Oh sorry, should have mentioned they have it hosted on proxmox and I have access to view the dashboard. I can see the resource usage you mentioned including history.

I have access to and full control over the proxmox container, but don't have any specific monitoring outside of the logging.

Unfortunately neither the resource usage nor the logs have given away anything. Resource usage is often all over the place. CPU spikes are common and always have been, and whenever there is downtime it's followed by a resource spike as federation catches up. Plus, federation is pretty random, especially when kbin fires a bunch of stuff at lemmy.world and messes everyone up.

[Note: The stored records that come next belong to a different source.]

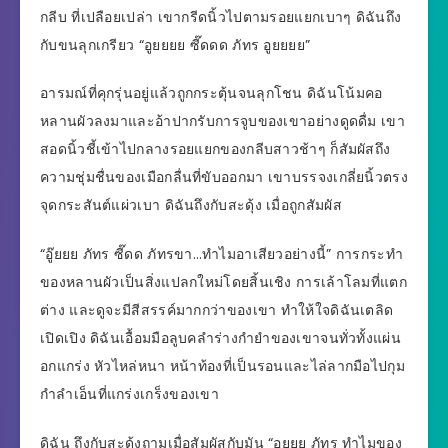
กลีบ ที่เปลือยเปล่า เขากรีดนิ้วไปตามรอยแยกเบาๆ ดิฉันถึง
กับขนลุกเกรียว “อูยยยย ซี๊ดดด ภัทร อูยยยย”
อารมณ์ที่คุกรุ่นอยู่แล้วถูกกระตุ้นจนลุกโชน ดิฉันโน้มคอ
หลานผัวลงมาและอ้าปากรับการจูบของเขาอย่างดูดดื่ม เขา
สอดนิ้วชี้เข้าไปกลางรอยแยกของกลีบสาวช้าๆ ก็สัมผัสถึง
ความชุ่มชื่นของเมือกลื่นที่ขับออกมา เขาบรรจงเกลี่ยนิ้วตรง
จุดกระสันต์แผ่วเบา ดิฉันถึงกับสะดุ้ง เมื่อถูกสัมผัส
“อู๊ยยย ภัทร ซี๊ดด ภัทรขา…ทำไมอาเสียวอย่างนี้” การกระทำ
ของหลานผัวเป็นสิ่งแปลกใหม่โดยสิ้นเชิง การเล้าโลมที่แตก
ต่าง และดูจะมีสีสรรค์มากกว่าของเขา ทำให้ใจดิฉันเตลิด
เปิดเปิง ดิฉันเอื้อมมือลูบคลำร่างกำยำของเขาจนทั่วทั้งแผ่น
อกแกร่ง หัวไหล่หนา หน้าท้องที่เป็นรอนและไล่ลากมือไปกุม
กำลำเอ็นที่แกร่งเกร็งของเขา
ดิฉัน ถึงกับสะดุ้งถามเมื่อสัมผัสกับมัน “อูยยย ภัทร ทำไมของ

Over the course of today I've done a lot of log reading, and I have identified one possible problem and made a tweak tonight. Time will tell if it helps.

Today was also particularly rocky as the host had various spots of downtime, mixed in with lemmy being down at times. I'll keep monitoring tomorrow and see if it's better, today was particularly bad.

[–] BalpeenHammer 3 points 6 months ago (3 children)

If the federation is done by a helper app then it may be possible to throttle it. At least it wouldn't choke out the machine and slow down other running processes.

[–] Dave 2 points 6 months ago (2 children)

The federation doesn't generally seem to be a problem, but many of the large instances do run inbound federation in a separate container.

My problem has been that I haven't managed to narrow it down to a component, so splitting out the containers may not help me troubleshoot. It's definitely on my list of things to try though, if I don't manage to narrow it down.

Currently we have had a run of 5 hours with no outages! So we are doing much better than yesterday. But I suspect that's probably just the host solving their issues.

[–] BalpeenHammer 3 points 6 months ago (1 children)

Maybe the host was the problem in the first place!

[–] Dave 2 points 6 months ago

To my knowledge, the host issues were only yesterday. The problems over the week or more before that were probably not a problem with the host. But now those are solved I can get back to trying to solve the original issue 😅